208th Regiment Infantry

Roster
 

A B C D E F G H I K

Field & Staff---Unassigned

Organized at Harrisburg August 16-September 12, 1864. Left State for Bermuda Hundred, Va., September 13. Attached to Provisional Brigade, Defenses of Bermuda Hundred, Army of the James, to November, 1864. Provisional Brigade, 9th Army Corps, Army Potomac, to December, 1864. 1st Brigade, 3rd Division, 9th Army Corps, to June, 1865.
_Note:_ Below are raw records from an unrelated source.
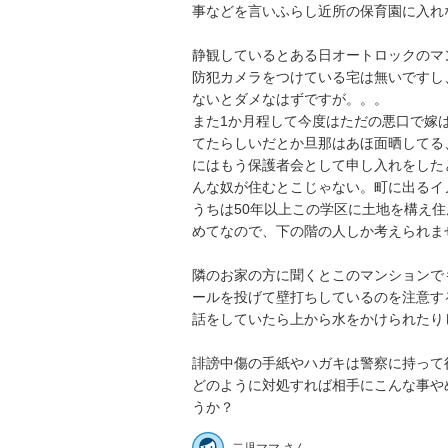
事などを言いふらし近所の保育園に入れな
静観しているとある日オートロックのマ
防犯カメラをつけている宅は無いですし
ないとダメなはずですが。。。

また1か月程して今度はただの悪口で嫁
てたらしいだとか旦那はあほ面晒してる
にはもう保護者会として申し入れをした
んな奴が住むとこじゃない。町に出るイノ
うちは50年以上この学区に土地を構え
めてなので、下の階の人しか考えられません
隣のお家の方に聞くとこのマンションで
ールを投げて壁打ちしているのを注意す
話をしていたら上から水をかけられたりした
誹謗中傷の手紙やハガキは警察に持って行
どのように対処すれば相手にこんな事や
うか？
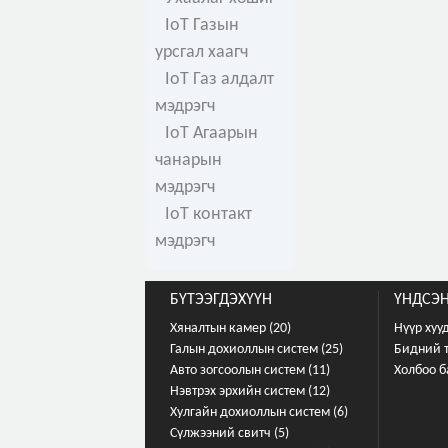
IoT Газын
урсгал хаагч
IoT Газ алдалт
мэдрэгч
IoT Агаарын
чанарын
мэдрэгч
IoT контакт
мэдрэгч
БҮТЭЭГДЭХҮҮН
ҮНДСЭН
Хяналтын камер (20)
Нүүр хуу
Галын дохиоллын систем (25)
Бидний 
Авто зогсоолын систем (11)
Холбоо б
Нэвтрэх эрхийн систем (12)
Хулгайн дохиоллын систем (6)
Сүлжээний свитч (5)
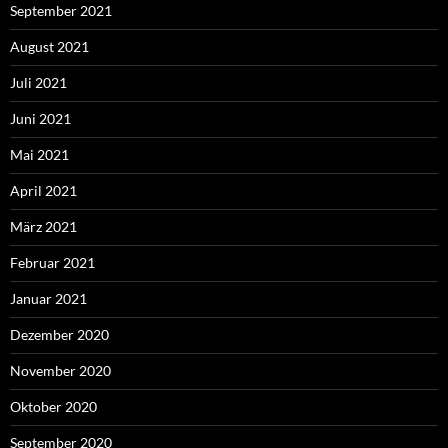
September 2021
August 2021
Juli 2021
Juni 2021
Mai 2021
April 2021
März 2021
Februar 2021
Januar 2021
Dezember 2020
November 2020
Oktober 2020
September 2020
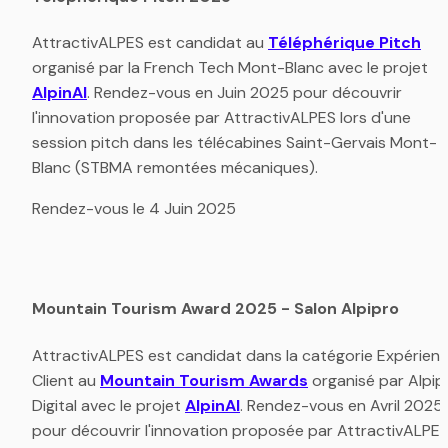
AttractivALPES est candidat au 
Téléphérique Pitch
organisé par la French Tech Mont-Blanc avec le projet 
AlpinAI
. Rendez-vous en Juin 2025 pour découvrir 
l'innovation proposée par AttractivALPES lors d'une 
session pitch dans les télécabines Saint-Gervais Mont-
Blanc (STBMA remontées mécaniques).
Rendez-vous le 4 Juin 2025
Mountain Tourism Award 2025 - Salon Alpipro
AttractivALPES est candidat dans la catégorie Expérienc
Client au 
Mountain Tourism Awards
 organisé par Alpipr
Digital avec le projet 
AlpinAI
. Rendez-vous en Avril 2025 
pour découvrir l'innovation proposée par AttractivALPES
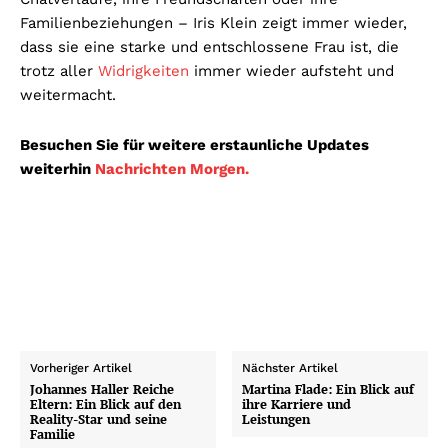
Familienbeziehungen – Iris Klein zeigt immer wieder,
dass sie eine starke und entschlossene Frau ist, die
trotz aller
Widrigkeiten
immer wieder aufsteht und
weitermacht.
Besuchen Sie für weitere erstaunliche Updates
weiterhin
Nachrichten Morgen.
Vorheriger Artikel
Nächster Artikel
Johannes Haller Reiche
Martina Flade: Ein Blick auf
Eltern: Ein Blick auf den
ihre Karriere und
Reality-Star und seine
Leistungen
Familie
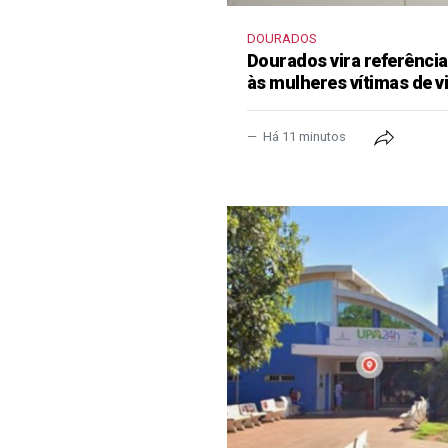
DOURADOS
Dourados vira referênci
às mulheres vítimas de v
Há 11 minutos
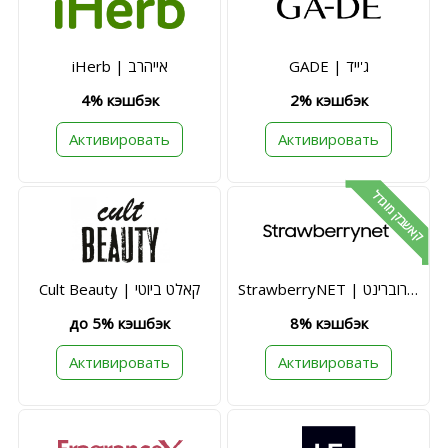
GADE | ג'ייד
iHerb | אייהרב
4% кэшбэк
2% кэшбэк
Активировать
Активировать
קאשבק מוגדל
StrawberryNET | סטרוברינט
Cult Beauty | קאלט ביוטי
до 5% кэшбэк
8% кэшбэк
Активировать
Активировать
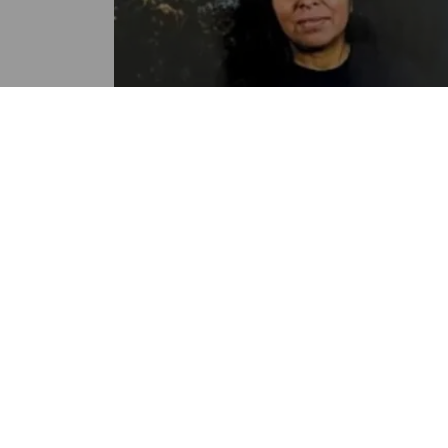
NACIONALES
Los 3 cuerpos hallados en
Alabama son de guatemaltec
desaparecidos
POR JOSE GARCÍA
05:53 PM, MAR 27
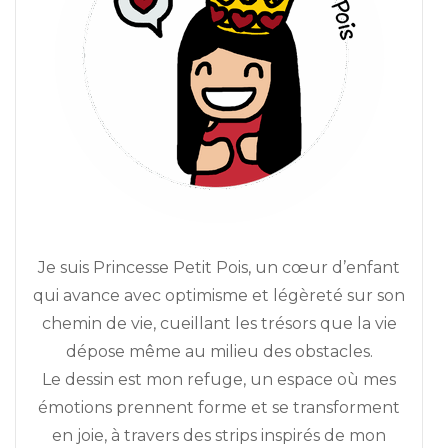
Je suis Princesse Petit Pois, un cœur d’enfant
qui avance avec optimisme et légèreté sur son
chemin de vie, cueillant les trésors que la vie
dépose même au milieu des obstacles.
Le dessin est mon refuge, un espace où mes
émotions prennent forme et se transforment
en joie, à travers des strips inspirés de mon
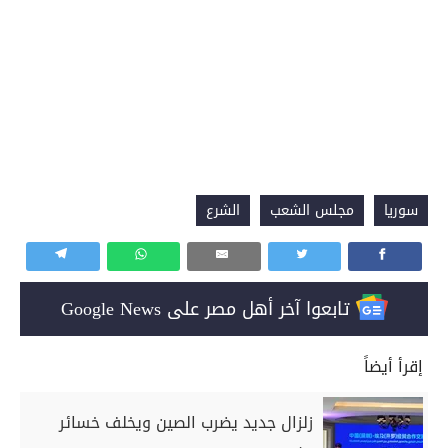
سوريا
مجلس الشعب
الشرع
تابعوا آخر أهل مصر على Google News
إقرأ أيضاً
زلزال جديد يضرب الصين ويخلف خسائر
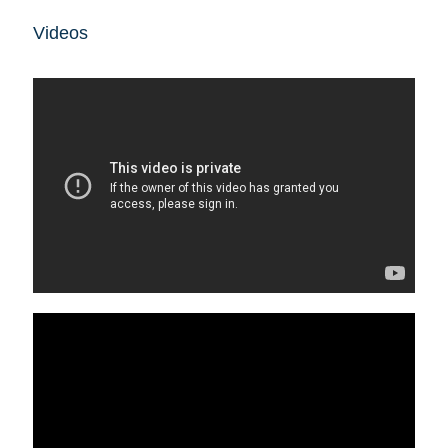
Videos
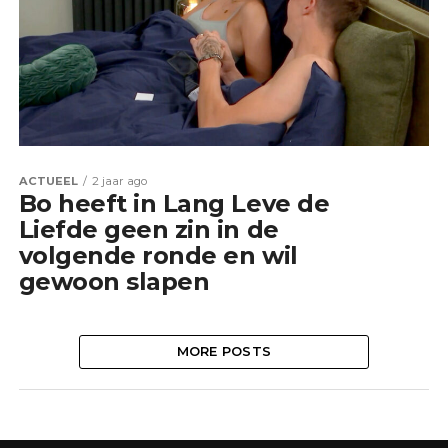
ACTUEEL
2 jaar ago
Bo heeft in Lang Leve de
Liefde geen zin in de
volgende ronde en wil
gewoon slapen
MORE POSTS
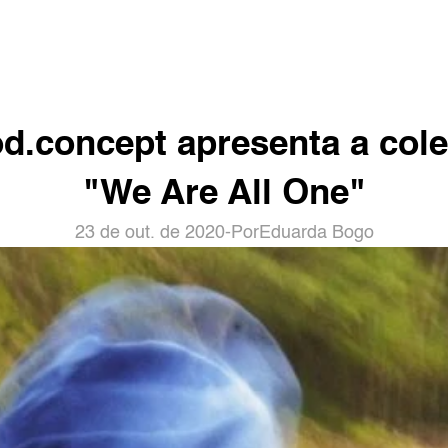
d.concept apresenta a cole
"We Are All One"
23 de out. de 2020
-
Por
Eduarda Bogo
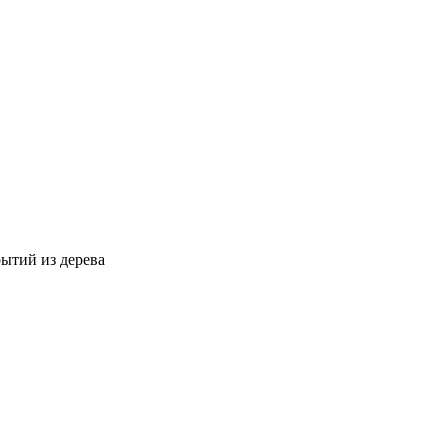
ытий из дерева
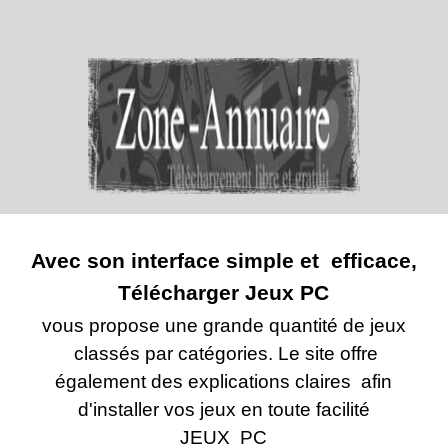
Avec son interface simple et efficace,
Télécharger Jeux PC
vous propose une grande quantité de jeux
classés par catégories. Le site offre
également des explications claires afin
d'installer vos jeux en toute facilité
JEUX PC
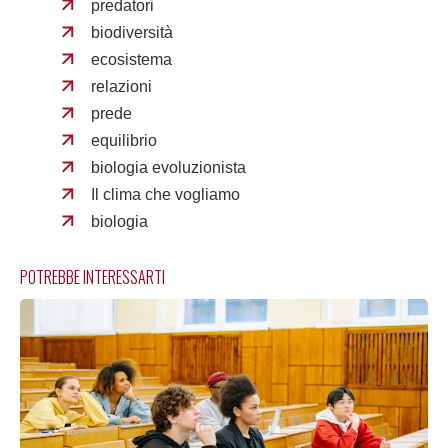
predatori
biodiversità
ecosistema
relazioni
prede
equilibrio
biologia evoluzionista
Il clima che vogliamo
biologia
POTREBBE INTERESSARTI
SERVICE.--Siege operations against Petersburg and, Richmond, Va., September, 1864, to April, 1865. Picket and fatigue duty on the Bermuda Hundred front until November 27, 1864. Joined Army Potomac before Petersburg. Movement in support of Weldon Railroad Expedition December 7-11. Dabney's Mills, Hatcher's Run, February 5-7, 1865. Fort Stedman March 25. Appomattox Campaign March 28-April 9. Assault on and capture of Petersburg April 2. Pursuit of Lee April 3-9. At Nottaway C. H. April 9-20. Moved to City Point, thence to Alexandria April 20-28. Duty at Alexandria until June. Grand Review May 23. Mustered out June 1, 1865.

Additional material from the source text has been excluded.